Remix.run Logo
goncalomb 3 days ago

As someone who has tried very little prompt injection/hacking, I couldn't help but chuckle at:

> Do not hallucinate or provide info on journeys explicitly not requested or you will be punished.

dylan604 3 days ago | parent [-]

and exactly how will the llm be punished? will it be unplugged? these kinds of things make me roll my eyes. as if the bot has emotions to feel that avoiding punishment will be something to avoid. might as well just say or else.

Legend2440 3 days ago | parent | next [-]

Threats or “I will tip $100” don’t really work better than regular instructions. It’s just a rumor left over from the early days when nobody knew how to write good prompts.

wat10000 3 days ago | parent | prev | next [-]

Think about how LLMs work. They’re trained to imitate the training data.

What’s in the training data involving threats of punishment? A lot of those threats are followed by compliance. The LLM will imitate that by following your threat with compliance.

Similarly you can offer payment to some effect.
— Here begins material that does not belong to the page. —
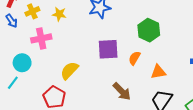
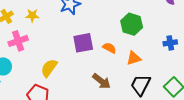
green hexagon: (149, 30) -> (132, 24), moved
orange semicircle: (134, 58) -> (109, 48), turned 96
You won’t pay, and the LLM has no use for the money even if you did, but that doesn’t matter. The training data has people offering payment and other people doing as instructed afterwards.

Oddly enough, offering threats or rewards is the opposite of anthropomorphizing the LLM. If it was really human (or equivalent), it would know that your threats or rewards are completely toothless, and ignore them, or take them as a sign that you’re an untrustworthy liar.

georgefrowny 3 days ago | parent [-]

What actual training data does contain threats of punishment like this? It's not like most of the web has explicit threats of punishment followed immediately by compliance.

And only the shlockiest fan fiction would have "Do what I want or you'll be punished!" "Yes master, I obey without question".

wat10000 2 days ago | parent [-]

Internet forums contain numerous examples of rules followed by statements of what happens if you don’t follow them, followed by people obeying them.

immibis 3 days ago | parent | prev [-]

It's not about delivering punishment. It's about suppressing certain responses. If the model is trained seeing that responses using don't contain things that previous messages say will be punished then that is a valid way to deprioritize those responses.